ホルスタイン事件でラットが逮捕され、ザメスカ事件もあわせて事態はとんとん拍子に進んでいくが、ウォリック、ニック、サラ、グレッグの4名は納得がいかずひそかに捜査を続行。ホルスタイン事件の証拠がすべて偽であったことが判明する。
その後、サイモンは安心してクラブに現れ、待ち構えていたブラスに逮捕される。だが、副保安官が検事に根回しをしていなかったため、検事は立腹し「どこからどこまでが現実の事件わからない」と不起訴を決定。
仕方なく、キャサリンは真相を打ち明けモニークの事件でサイモンを逮捕するよう方針転換。モニークのソファベッドの取っ手にサイモンの指紋があったことと、拳銃の台尻にモニークを殴打した痕跡が残っていたことから犯行が裏付けられ、サイモンは改めて逮捕される。
感想
reverse forensics(日本語版では「逆行捜査」)なんて初めて聞いた。でも、偽の犯罪現場をでっち上げて偽の犯人を逮捕して、真犯人を油断させておびき出す、というのは……早い話がおとり捜査ってことでは? reverse と聞いて連想するのは reverse engineering だけど、犯罪現場から遡って犯行の様態を突き止めるという forensics は、それ自体に最初から reverse の要素がある。それをさらに逆転させると、犯罪現場を作り上げる、ということになるわけ?

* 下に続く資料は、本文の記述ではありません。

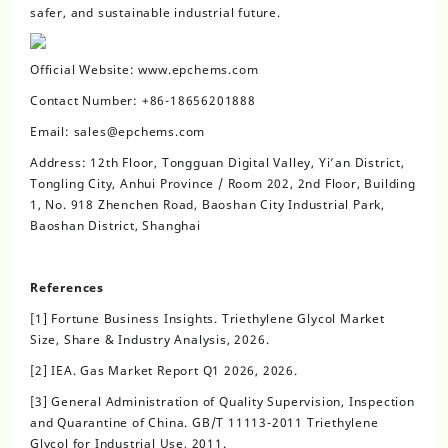
safer, and sustainable industrial future.
Official Website: www.epchems.com
Contact Number: +86-18656201888
Email: sales@epchems.com
Address: 12th Floor, Tongguan Digital Valley, Yi’an District,
Tongling City, Anhui Province / Room 202, 2nd Floor, Building
1, No. 918 Zhenchen Road, Baoshan City Industrial Park,
Baoshan District, Shanghai
References
[1] Fortune Business Insights. Triethylene Glycol Market
Size, Share & Industry Analysis, 2026.
[2] IEA. Gas Market Report Q1 2026, 2026.
[3] General Administration of Quality Supervision, Inspection
and Quarantine of China. GB/T 11113-2011 Triethylene
Glycol for Industrial Use, 2011.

それにしても、そんな大掛かりなことをやろうと決意するには、ちょっと熟考が足りないというか何というか。いきなり大技に挑む前にもうちょっと、あらゆる選択肢が尽きてこれしかない、という描写がほしかった。やり方も、CSIが本気を出せばすぐに見破られるレベルだし(とはいえ見破られないような犯罪現場を作ろうと思ったら、本当に人ひとり殺して逃走するしかないのかもしれない)けど)。それより、副保安官から地方検事に根回しができていないというのが何ともはや。
こういう手法は、グリッソムというキャラクターにやらせることはできないだろうから、今回はキャサリンが実験台にされたという所かなと思う。殺人現場を作って行くプロセス自体は、CSIのメイキングを見ているみたいで面白かったけれど、ネタ的に面白いのはそれくらいなので、まぁ今回限りか。これでメンバーの間(というかキャスとその他の皆の間)に亀裂ができたりしたら、イヤだな~。
ケプラーが、ボルティモアでこれをやろうとしたら smart cop がいて失敗したという話。ボルティモアというとやはり The Wire なので、いったい誰に見破られたんだろうと考えてしまった。やっぱりフリーマンあたりかなぁ。彼なら殺人模型も作れそう(違)。そうか、あっちのシーズン5であの人があんなことをやらかしたのはケプラーのせいだったのか!(大嘘)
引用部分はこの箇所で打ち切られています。